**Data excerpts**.
***

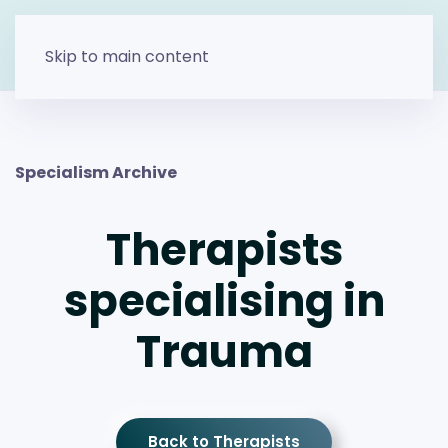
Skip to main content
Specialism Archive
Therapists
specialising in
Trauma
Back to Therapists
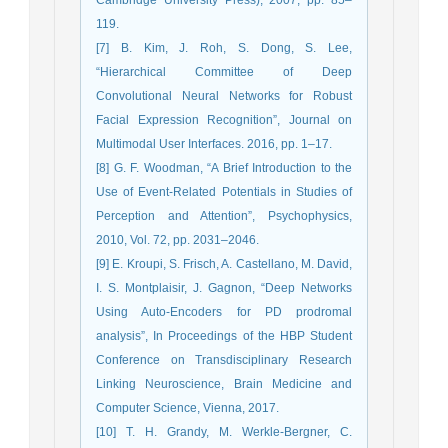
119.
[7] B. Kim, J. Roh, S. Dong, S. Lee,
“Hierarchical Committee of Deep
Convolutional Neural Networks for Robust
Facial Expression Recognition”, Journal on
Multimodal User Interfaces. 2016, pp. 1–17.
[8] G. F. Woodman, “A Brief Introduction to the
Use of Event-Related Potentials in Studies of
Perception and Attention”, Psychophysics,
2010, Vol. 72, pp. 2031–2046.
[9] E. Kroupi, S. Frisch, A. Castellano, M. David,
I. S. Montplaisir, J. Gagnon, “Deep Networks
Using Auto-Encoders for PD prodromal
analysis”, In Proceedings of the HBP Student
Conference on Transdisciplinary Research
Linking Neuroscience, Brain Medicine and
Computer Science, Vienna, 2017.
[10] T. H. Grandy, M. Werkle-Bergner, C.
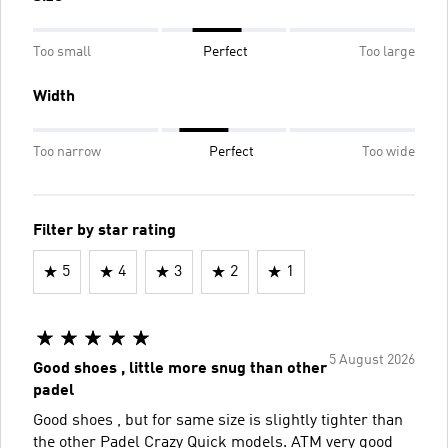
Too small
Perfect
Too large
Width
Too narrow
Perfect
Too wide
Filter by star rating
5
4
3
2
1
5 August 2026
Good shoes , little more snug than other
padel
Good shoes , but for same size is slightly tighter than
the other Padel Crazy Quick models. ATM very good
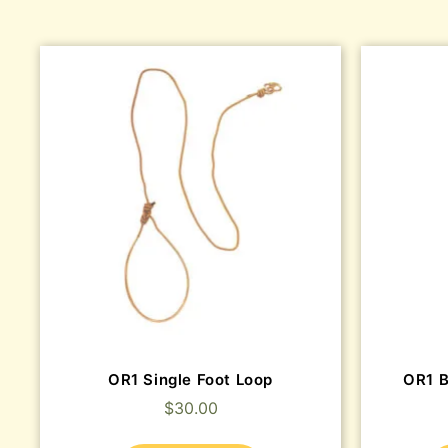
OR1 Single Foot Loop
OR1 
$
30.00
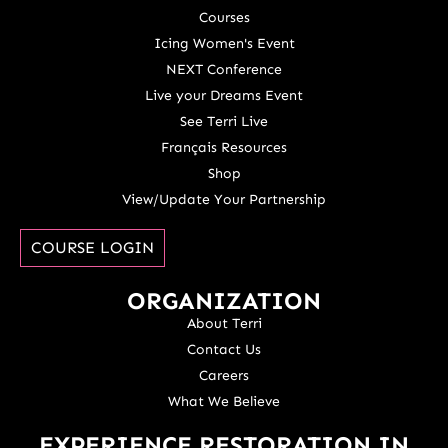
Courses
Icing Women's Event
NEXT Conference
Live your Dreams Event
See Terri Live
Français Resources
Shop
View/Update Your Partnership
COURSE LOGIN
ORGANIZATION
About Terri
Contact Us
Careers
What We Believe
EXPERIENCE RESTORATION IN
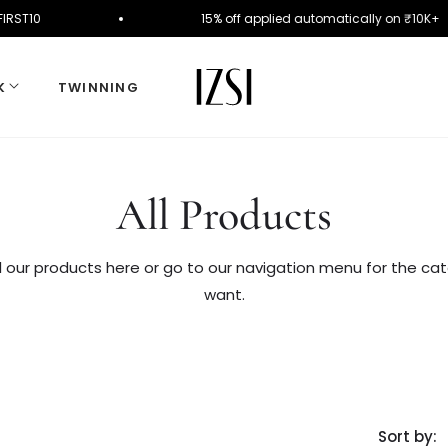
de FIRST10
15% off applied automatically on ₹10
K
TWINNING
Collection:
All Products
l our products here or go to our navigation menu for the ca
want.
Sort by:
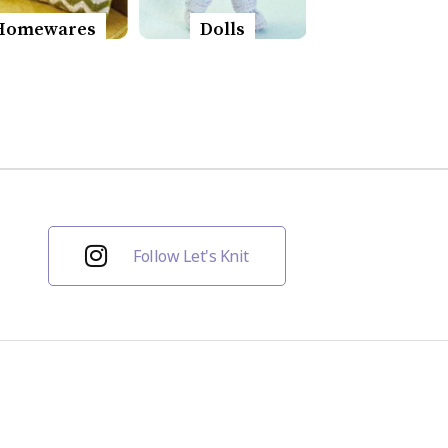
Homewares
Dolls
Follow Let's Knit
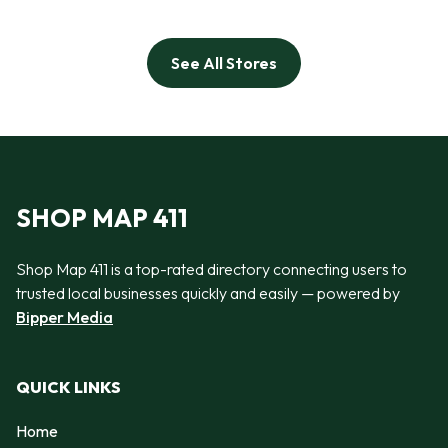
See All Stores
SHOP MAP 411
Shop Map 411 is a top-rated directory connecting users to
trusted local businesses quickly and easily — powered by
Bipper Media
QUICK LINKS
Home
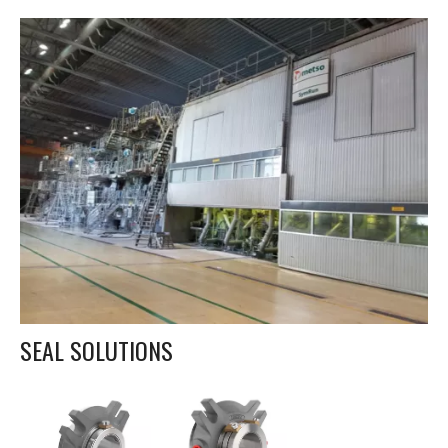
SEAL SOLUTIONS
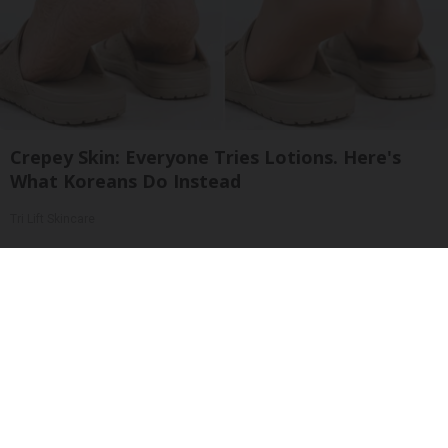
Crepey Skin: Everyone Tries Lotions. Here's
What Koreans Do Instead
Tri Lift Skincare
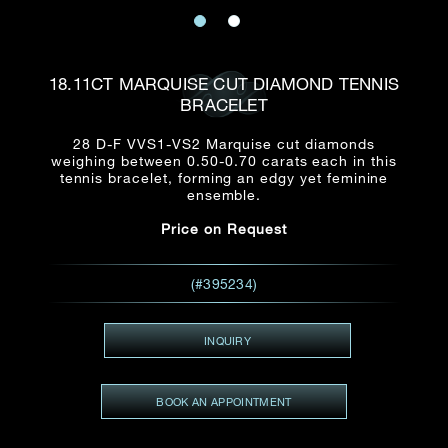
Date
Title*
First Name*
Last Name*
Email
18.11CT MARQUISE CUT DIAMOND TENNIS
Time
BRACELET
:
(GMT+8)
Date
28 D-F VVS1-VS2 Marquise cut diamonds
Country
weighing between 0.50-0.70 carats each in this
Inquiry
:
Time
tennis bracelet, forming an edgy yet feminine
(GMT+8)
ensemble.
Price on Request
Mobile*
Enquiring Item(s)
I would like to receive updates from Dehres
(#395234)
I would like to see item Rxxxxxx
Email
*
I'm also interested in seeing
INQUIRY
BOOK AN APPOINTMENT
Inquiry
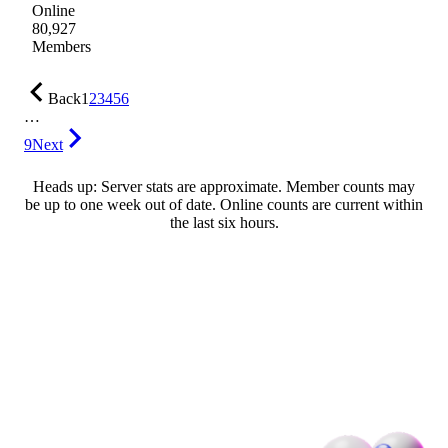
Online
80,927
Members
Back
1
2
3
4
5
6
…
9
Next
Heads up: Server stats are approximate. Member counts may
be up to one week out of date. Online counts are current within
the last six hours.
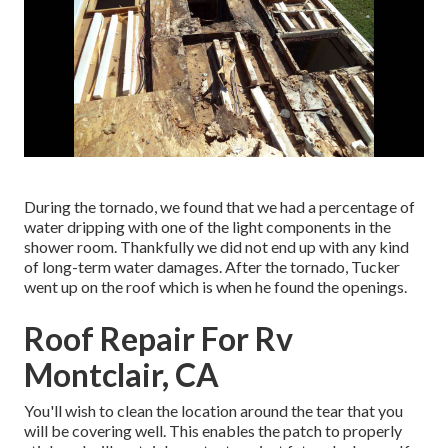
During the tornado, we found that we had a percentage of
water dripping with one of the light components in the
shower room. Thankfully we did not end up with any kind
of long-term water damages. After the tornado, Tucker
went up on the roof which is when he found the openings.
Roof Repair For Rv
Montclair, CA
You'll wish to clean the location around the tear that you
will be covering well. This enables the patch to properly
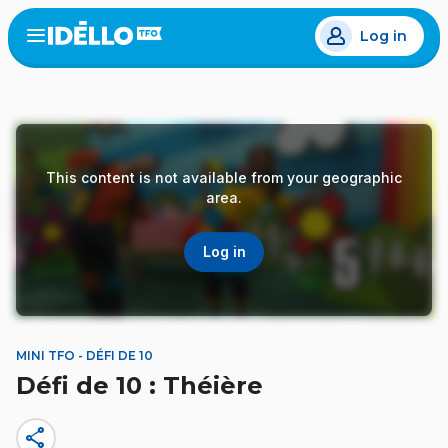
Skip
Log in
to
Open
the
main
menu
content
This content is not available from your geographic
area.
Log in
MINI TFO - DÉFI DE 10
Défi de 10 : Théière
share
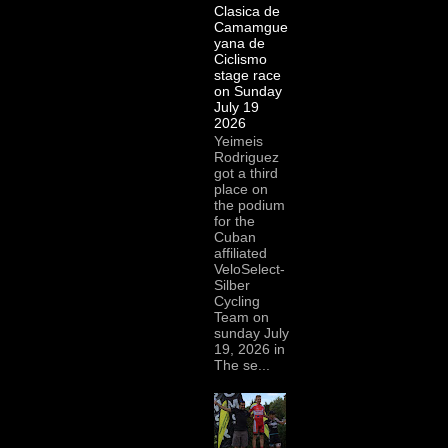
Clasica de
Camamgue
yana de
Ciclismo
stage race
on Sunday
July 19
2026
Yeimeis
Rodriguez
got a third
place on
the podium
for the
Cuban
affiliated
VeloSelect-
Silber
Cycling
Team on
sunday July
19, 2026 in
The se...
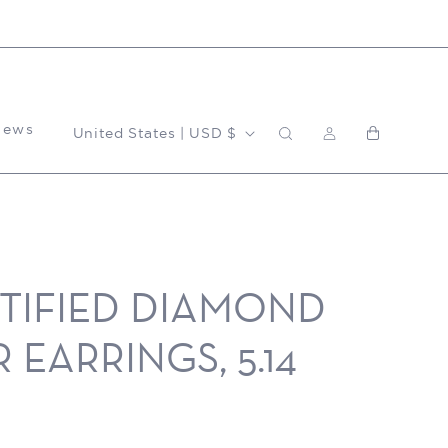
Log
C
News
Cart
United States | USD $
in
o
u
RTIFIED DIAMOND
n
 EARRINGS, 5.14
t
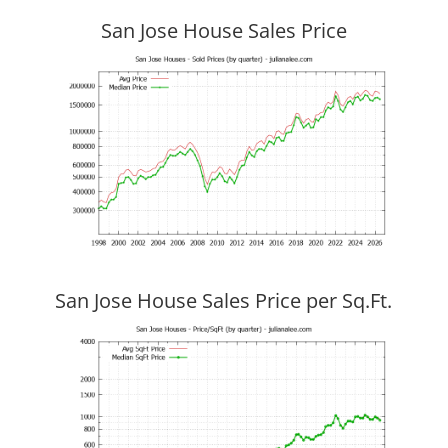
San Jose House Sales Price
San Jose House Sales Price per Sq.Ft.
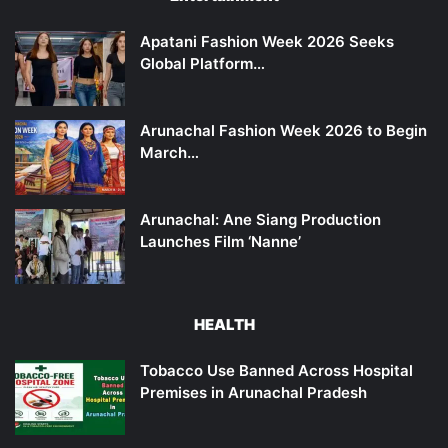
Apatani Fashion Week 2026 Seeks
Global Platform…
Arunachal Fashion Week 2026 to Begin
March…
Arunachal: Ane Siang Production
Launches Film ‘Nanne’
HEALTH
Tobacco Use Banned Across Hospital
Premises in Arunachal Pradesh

***

**TASK TO CARRY OUT**. Give back the full data exactly as it reads, but drop the pictures.

**RESPONSE TO THE EXERCISE**.
Skip to main content
Specialism Archive
Therapists
specialising in
Trauma
Back to Therapists
119.
[7] B. Kim, J. Roh, S. Dong, S. Lee,
“Hierarchical Committee of Deep
Convolutional Neural Networks for Robust
Facial Expression Recognition”, Journal on
Multimodal User Interfaces. 2016, pp. 1–17.
[8] G. F. Woodman, “A Brief Introduction to the
Use of Event-Related Potentials in Studies of
Perception and Attention”, Psychophysics,
2010, Vol. 72, pp. 2031–2046.
[9] E. Kroupi, S. Frisch, A. Castellano, M. David,
I. S. Montplaisir, J. Gagnon, “Deep Networks
Using Auto-Encoders for PD prodromal
analysis”, In Proceedings of the HBP Student
Conference on Transdisciplinary Research
Linking Neuroscience, Brain Medicine and
Computer Science, Vienna, 2017.
[10] T. H. Grandy, M. Werkle-Bergner, C.
Too small
Perfect
Too large
Width
Too narrow
Perfect
Too wide
Filter by star rating
5
4
3
2
1
5 August 2026
Good shoes , little more snug than other
padel
Good shoes , but for same size is slightly tighter than
the other Padel Crazy Quick models. ATM very good
OR1 Single Foot Loop
OR1 
$
30.00
Courses
Icing Women's Event
NEXT Conference
Live your Dreams Event
See Terri Live
Français Resources
Shop
View/Update Your Partnership
COURSE LOGIN
ORGANIZATION
About Terri
Contact Us
Careers
What We Believe
EXPERIENCE RESTORATION IN
de FIRST10
15% off applied automatically on ₹10
K
TWINNING
Collection:
All Products
l our products here or go to our navigation menu for the ca
want.
Sort by:
Homewares
Dolls
Follow Let's Knit
See All Stores
SHOP MAP 411
Shop Map 411 is a top-rated directory connecting users to
trusted local businesses quickly and easily — powered by
Bipper Media
QUICK LINKS
Home
SEAL SOLUTIONS
Crepey Skin: Everyone Tries Lotions. Here's
What Koreans Do Instead
Tri Lift Skincare
Date
Title*
First Name*
Last Name*
Email
18.11CT MARQUISE CUT DIAMOND TENNIS
Time
BRACELET
:
(GMT+8)
Date
28 D-F VVS1-VS2 Marquise cut diamonds
Country
weighing between 0.50-0.70 carats each in this
Inquiry
:
Time
tennis bracelet, forming an edgy yet feminine
(GMT+8)
ensemble.
Price on Request
Mobile*
Enquiring Item(s)
I would like to receive updates from Dehres
(#395234)
I would like to see item Rxxxxxx
Email
*
I'm also interested in seeing
INQUIRY
BOOK AN APPOINTMENT
Inquiry
Online
80,927
Members
Back
1
2
3
4
5
6
…
9
Next
Heads up: Server stats are approximate. Member counts may
be up to one week out of date. Online counts are current within
the last six hours.
During the tornado, we found that we had a percentage of
water dripping with one of the light components in the
shower room. Thankfully we did not end up with any kind
of long-term water damages. After the tornado, Tucker
went up on the roof which is when he found the openings.
Roof Repair For Rv
Montclair, CA
You'll wish to clean the location around the tear that you
will be covering well. This enables the patch to properly
Skip
Log in
to
Open
the
main
menu
content
This content is not available from your geographic
area.
Log in
MINI TFO - DÉFI DE 10
Défi de 10 : Théière
share
Clasica de
Camamgue
yana de
Ciclismo
stage race
on Sunday
July 19
2026
Yeimeis
Rodriguez
got a third
place on
the podium
for the
Cuban
affiliated
VeloSelect-
Silber
Cycling
Team on
sunday July
19, 2026 in
The se...
Log
C
News
Cart
United States | USD $
in
o
u
RTIFIED DIAMOND
n
 EARRINGS, 5.14
t
San Jose House Sales Price
San Jose House Sales Price per Sq.Ft.
Apatani Fashion Week 2026 Seeks
Global Platform…
Arunachal Fashion Week 2026 to Begin
March…
Arunachal: Ane Siang Production
Launches Film ‘Nanne’
HEALTH
Tobacco Use Banned Across Hospital
Premises in Arunachal Pradesh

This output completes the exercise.